Authors: Chaim Potok
She talked as if from memory and not from understanding.
I asked her when it had all happened.
“About two thousand years ago, I think.”
“Who were the enemies of the Jews?”
“I think they were called Syrians.”
“Who were the Syrians?”
“I don’t know. Maybe it was the Greeks.”
“I like the candles. They’re pretty.”
“Ilana, is your father very sick? Why does the doctor come so often?”
“I don’t know.”
“Is he getting better?”
“My Aunt Sarah says he’s getting better. She’s a nurse.”
“Was she in Spain, too?”
“Yes. She was in Badajoz and Toledo and Madrid.”
“I don’t know any of those places.”
Behind her on the windowsill the little candles burned in the bronze candelabrum she called a menorah. The curtains of the bay window had been pulled aside and the candles cast warm and golden light against the blackness of the street. Small and pretty orange candles burning in the darkness of the enormous night.
Aunt Sarah bought a little pine tree and placed it in her room. She began to leave her door open during the day and I could see the tree small and green and glittery with tinsel.
I asked her one day what the word Christmas meant.
She looked astonished. “Dear child, do you know nothing about Jesus Christ, our Messiah, our Prince of Peace, the Son of God?”
I said I knew only what I had heard and learned in public school. And school was very boring, I added. “Dear, dear child.”
Briefly she told me the story of the child Jesus and the three wise men.
“Why is there a war in Spain if Jesus is the Prince of Peace?” “We must pray to Jesus Christ for peace, Ilana. He is our Lord.”

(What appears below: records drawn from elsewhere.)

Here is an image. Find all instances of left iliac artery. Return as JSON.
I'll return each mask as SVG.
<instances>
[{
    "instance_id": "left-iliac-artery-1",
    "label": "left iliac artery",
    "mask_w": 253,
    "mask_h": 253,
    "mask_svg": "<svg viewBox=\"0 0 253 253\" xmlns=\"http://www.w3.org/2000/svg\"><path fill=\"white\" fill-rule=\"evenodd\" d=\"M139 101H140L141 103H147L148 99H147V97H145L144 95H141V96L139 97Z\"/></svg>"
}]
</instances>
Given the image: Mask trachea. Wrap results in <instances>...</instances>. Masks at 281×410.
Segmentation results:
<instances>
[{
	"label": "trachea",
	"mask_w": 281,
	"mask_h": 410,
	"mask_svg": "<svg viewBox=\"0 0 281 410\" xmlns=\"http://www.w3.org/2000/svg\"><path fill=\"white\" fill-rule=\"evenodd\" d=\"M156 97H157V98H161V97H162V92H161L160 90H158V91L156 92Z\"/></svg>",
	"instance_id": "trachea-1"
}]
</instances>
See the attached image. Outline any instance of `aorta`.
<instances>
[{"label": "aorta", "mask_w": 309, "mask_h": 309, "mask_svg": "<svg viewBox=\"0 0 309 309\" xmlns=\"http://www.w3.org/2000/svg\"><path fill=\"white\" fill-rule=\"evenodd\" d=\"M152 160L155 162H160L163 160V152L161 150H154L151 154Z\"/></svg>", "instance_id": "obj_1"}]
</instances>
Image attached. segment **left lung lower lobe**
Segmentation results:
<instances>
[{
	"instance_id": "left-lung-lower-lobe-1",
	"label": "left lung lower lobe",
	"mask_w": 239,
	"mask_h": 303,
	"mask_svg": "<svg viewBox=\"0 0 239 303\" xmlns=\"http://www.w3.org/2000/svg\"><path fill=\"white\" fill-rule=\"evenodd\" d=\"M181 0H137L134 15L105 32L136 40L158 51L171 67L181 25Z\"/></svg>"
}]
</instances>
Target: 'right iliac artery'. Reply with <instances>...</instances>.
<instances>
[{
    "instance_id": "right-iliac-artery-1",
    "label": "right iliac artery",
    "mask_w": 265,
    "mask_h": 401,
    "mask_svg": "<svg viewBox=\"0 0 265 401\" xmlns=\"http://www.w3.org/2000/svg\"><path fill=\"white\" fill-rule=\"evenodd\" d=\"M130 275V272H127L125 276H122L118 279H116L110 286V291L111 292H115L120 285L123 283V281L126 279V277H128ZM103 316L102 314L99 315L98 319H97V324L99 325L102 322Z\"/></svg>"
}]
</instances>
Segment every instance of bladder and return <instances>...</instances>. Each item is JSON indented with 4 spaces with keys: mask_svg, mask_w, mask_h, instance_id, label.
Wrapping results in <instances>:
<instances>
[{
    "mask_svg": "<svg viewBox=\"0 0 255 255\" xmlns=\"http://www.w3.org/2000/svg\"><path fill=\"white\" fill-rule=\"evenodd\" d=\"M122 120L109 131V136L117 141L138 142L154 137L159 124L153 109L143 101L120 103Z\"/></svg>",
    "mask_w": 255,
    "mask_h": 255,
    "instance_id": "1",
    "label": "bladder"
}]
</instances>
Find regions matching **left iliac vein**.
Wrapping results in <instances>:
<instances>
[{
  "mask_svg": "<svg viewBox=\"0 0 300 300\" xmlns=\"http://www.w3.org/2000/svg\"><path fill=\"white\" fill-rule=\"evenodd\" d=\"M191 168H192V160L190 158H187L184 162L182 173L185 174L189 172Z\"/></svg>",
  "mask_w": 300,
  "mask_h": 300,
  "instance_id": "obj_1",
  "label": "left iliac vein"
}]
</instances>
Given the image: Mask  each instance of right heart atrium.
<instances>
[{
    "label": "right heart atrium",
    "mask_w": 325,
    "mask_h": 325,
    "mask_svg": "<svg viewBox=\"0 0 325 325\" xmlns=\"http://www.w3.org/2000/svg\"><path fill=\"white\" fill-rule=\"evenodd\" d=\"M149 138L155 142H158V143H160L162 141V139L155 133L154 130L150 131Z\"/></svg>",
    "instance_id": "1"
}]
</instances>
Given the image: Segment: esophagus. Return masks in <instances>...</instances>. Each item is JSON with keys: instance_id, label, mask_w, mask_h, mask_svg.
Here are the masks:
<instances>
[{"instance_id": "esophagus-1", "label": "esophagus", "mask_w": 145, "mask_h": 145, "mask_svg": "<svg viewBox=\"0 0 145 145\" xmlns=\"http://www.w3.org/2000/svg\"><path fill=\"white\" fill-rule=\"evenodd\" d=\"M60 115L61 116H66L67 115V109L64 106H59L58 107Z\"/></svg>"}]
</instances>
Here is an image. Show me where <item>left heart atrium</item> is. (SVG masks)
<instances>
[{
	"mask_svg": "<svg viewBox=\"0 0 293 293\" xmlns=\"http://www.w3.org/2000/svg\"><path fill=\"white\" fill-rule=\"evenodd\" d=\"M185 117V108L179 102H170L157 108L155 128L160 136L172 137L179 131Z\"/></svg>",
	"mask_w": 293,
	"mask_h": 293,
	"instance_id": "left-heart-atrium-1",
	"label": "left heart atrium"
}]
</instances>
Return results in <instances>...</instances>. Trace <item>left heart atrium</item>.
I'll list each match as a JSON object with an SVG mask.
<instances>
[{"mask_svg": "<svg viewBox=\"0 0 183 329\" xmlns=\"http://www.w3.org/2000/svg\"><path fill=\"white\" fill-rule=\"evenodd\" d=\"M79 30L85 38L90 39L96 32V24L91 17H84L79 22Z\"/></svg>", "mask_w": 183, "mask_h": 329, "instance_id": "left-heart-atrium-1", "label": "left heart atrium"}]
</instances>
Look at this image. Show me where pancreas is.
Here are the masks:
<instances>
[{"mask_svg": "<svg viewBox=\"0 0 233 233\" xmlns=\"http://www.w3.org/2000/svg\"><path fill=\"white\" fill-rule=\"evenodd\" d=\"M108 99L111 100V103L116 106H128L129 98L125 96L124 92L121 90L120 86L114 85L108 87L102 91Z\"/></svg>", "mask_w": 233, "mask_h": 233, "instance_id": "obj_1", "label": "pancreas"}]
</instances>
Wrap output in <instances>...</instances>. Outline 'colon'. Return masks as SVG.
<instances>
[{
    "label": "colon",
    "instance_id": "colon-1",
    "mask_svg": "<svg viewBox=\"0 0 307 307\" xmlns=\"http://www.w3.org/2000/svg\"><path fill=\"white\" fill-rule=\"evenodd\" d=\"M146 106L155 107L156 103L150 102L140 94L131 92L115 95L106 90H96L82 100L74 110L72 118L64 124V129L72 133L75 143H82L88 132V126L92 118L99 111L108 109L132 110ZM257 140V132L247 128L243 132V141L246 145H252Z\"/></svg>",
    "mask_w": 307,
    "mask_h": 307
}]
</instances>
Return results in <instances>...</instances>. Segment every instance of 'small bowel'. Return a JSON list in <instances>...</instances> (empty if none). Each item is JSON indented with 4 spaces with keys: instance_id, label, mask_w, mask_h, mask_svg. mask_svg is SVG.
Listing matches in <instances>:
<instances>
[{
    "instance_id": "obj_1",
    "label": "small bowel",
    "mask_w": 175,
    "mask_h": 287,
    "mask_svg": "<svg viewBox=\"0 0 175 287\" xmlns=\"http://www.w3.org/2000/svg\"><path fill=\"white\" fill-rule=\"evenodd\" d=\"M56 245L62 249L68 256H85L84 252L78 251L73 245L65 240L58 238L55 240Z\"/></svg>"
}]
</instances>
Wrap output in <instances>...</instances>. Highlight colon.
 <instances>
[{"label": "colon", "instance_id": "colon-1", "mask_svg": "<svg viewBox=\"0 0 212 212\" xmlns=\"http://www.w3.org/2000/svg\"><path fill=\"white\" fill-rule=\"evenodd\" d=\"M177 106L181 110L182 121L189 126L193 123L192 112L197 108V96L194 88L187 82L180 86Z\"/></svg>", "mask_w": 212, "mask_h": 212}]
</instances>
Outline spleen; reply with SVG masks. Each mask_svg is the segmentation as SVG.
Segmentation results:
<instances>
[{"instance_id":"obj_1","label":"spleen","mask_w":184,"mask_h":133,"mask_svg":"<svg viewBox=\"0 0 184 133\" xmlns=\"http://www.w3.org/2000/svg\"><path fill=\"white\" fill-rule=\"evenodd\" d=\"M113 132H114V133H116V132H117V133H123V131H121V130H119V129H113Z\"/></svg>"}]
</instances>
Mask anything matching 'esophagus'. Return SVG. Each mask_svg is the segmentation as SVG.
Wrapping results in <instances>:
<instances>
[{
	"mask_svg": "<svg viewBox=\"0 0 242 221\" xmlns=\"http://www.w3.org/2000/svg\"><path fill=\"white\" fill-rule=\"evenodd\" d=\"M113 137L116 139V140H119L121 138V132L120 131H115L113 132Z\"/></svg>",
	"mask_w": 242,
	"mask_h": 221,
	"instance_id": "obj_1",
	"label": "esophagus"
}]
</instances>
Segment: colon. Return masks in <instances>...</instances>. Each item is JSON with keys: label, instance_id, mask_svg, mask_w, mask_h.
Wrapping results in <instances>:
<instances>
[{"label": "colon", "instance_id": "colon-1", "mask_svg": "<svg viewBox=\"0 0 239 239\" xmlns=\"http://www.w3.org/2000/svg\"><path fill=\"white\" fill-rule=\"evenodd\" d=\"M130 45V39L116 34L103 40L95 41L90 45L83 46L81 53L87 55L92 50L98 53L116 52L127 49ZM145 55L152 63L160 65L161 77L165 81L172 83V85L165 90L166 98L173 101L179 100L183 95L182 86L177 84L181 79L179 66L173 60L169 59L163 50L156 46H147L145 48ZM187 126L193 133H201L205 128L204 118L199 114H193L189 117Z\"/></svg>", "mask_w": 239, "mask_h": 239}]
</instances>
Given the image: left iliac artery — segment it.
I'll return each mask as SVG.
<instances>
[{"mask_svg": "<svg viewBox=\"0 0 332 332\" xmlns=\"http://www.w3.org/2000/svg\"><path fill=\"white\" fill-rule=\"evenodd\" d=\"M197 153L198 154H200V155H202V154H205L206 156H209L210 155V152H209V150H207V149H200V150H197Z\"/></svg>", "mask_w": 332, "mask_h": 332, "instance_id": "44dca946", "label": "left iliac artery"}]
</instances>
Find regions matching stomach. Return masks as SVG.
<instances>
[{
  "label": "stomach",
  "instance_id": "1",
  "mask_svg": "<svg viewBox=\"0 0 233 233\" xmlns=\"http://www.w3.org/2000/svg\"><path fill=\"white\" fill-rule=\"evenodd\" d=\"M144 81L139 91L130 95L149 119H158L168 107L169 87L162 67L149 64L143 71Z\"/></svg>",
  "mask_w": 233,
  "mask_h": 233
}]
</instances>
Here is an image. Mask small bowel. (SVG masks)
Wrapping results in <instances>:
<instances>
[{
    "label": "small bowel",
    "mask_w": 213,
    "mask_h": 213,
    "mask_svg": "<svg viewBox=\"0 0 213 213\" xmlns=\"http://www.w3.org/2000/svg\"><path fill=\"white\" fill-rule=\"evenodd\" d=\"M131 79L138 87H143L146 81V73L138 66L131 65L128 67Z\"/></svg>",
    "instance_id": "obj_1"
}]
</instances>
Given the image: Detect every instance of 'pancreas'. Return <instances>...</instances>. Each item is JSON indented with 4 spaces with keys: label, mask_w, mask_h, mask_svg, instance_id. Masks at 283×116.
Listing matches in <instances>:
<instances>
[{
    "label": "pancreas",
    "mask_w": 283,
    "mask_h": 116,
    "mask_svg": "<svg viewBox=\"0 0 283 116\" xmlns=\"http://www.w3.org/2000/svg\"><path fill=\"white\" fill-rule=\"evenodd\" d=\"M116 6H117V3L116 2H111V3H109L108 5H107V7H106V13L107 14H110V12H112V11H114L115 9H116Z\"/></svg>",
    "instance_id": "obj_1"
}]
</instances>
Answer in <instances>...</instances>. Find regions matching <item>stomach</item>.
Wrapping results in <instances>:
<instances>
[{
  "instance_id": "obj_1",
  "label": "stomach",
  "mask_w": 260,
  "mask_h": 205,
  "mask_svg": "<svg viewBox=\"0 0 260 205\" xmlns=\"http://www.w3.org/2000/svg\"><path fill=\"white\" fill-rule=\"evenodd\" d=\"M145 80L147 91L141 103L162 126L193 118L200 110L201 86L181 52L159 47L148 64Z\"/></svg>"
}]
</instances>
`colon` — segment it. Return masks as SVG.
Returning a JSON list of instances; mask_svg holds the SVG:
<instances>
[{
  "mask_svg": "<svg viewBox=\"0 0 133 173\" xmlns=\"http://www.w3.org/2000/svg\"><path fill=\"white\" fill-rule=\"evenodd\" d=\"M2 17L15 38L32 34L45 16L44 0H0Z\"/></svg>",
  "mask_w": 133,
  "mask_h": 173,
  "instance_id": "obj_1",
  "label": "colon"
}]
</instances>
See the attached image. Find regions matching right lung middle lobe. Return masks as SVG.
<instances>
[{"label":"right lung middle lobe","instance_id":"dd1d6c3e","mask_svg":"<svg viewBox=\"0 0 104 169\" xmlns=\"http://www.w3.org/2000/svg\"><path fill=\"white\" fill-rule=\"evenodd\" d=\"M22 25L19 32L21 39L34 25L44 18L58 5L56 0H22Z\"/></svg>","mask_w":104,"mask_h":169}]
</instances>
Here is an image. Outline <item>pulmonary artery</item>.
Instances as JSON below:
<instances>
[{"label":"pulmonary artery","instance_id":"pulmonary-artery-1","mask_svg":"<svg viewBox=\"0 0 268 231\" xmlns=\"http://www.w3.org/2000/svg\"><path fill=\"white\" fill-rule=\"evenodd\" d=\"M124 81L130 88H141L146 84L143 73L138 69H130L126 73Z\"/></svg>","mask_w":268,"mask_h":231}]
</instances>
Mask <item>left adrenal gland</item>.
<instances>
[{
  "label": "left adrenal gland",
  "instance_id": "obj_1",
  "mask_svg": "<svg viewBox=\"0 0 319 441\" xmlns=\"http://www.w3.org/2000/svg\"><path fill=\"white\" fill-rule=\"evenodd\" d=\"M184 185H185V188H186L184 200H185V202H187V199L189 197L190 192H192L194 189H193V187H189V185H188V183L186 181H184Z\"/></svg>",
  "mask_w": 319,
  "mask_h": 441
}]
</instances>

I didn’t understand. And she had not explained to me the meaning of the word Christmas. In my public school the tree was tall and decorated with lights. It felt comforting to have had the candles of the menorah the week before and to have the green life and lights of the trees now in a time when the streets were raw and cold and the nights were long and often filled with odd and fearful sounds.
Sometimes in the blackness that followed midnight or in the dimness of early morning I would wake to the sounds of my mother singing. Her voice moved softly through the darkness, and always I thought I was dreaming: a haunting, melancholy rise
and fall of melodies I had never before heard and words I did not understand. Sometimes it seemed there were no words at all to her songs but only sounds like ai dai dai and bim bim bom. Once I heard her repeat a word a number of times with a sad and defiant tone in her voice. “Guttenyu,” she said. “Ai, Guttenyu.” Another night she said, “Mamaleh. Mamaleh.” She said that over and over again that night. “Mamaleh.”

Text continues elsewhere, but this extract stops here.